There are of course apps that can benefit from ECC ram. Like CAD. But what CAD program runs on Mac? SolidWorks? Windows exclusive. AutoCAD? Oops, also windows only. What do most “professionals” do on a Mac? FCPX, photoshop, Mac/iOS app development? Absolutely 0 benefit from ECC. Want it to be more stable? Reducing the damn temperature would probably be more effective. Yes, the iMac “Pro” would constantly run at 90°C+ and thermal throttles under load.Yes, what is not important is outright specs - they are just a contributing factor (for video). What I would want to know is how it affects workflow. How does FCPX run on standard Apple graphics processors, and how does it run on 1080TI. (I am not a video professional - but I have heard conflicting reports depending on workflow). i.e. Apple writes the Metal level drivers for AMD, while for nVidia - they have not used them recently because nVidia requires you use their stack of drivers.
ECC can be very very important depending on what you are using the workstation for. A study done by UofT indicated that there was an average of 1-bit error per hour for 32GB (based on calculations I did using their raw data). This is not a memory failure (abend), but just the wrong data. In non-ECC memory you would have wrong data or wrong code in the memory (most likely data or unused memory) -- and you would just not realize it but it could affect you without you knowing it until it is too late (this is the reason why the space shuttles had 5 computers that voted because they had to be sure that they were relying on the right results). When you talk about the cost difference between a decked out Workstation with ECC memory etc. and a hackintosh with consumer parts - it really works out to an expense difference of maybe $0.30 per business hour (based on 3 or 4 years about 8 hours a day). If you are just a youtube production operation this, of course, would not matter since if it failed noticeably you would just redo it, but if your production is high multi-million dollar production... it might matter. (probably why those that abandoned Apple went with HPC Xeon workstations).

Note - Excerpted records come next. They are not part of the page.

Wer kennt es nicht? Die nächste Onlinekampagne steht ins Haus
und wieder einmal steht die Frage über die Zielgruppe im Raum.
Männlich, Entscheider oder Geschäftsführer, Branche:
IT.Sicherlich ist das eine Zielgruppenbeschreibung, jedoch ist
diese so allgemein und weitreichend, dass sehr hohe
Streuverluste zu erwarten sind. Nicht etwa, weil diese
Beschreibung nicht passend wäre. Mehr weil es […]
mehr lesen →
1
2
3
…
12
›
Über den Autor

AutoCAD has been on the Mac for over 5 years. They also have an active Mac Development team and community testers. And AutoDesk actively takes feedback from the community and makes a great CAD experience on the Mac. (Now if only we could have a native Revit).AutoCAD? Oops, also windows only.

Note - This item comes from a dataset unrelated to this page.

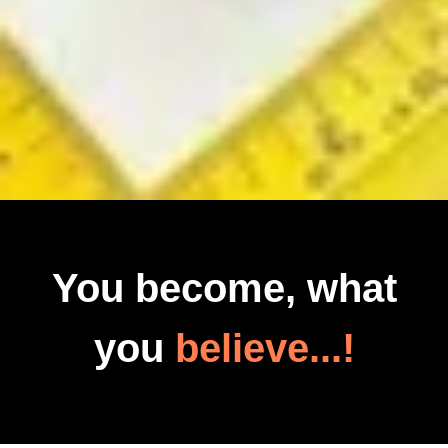
You become, what
you
believe...!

Lol the reason why many people buy macs is FCPX, and it’s only faster than adobe premiere because of intel quick sync. Using AMD processors will completely destroy that. Also they will have to explain the massive drop in single core performance. And ALL macs should use nvidia cards. Absolutely no reason why the iMacs don’t have Max Q 1050, 1050 TI, 1060,1070 and 1080 at that price for similar TDP with the much slower ATI 555, 560, 570,575 and 580 rubbish cards. The Mac mini should have a GT 1030 or Max Q 1050.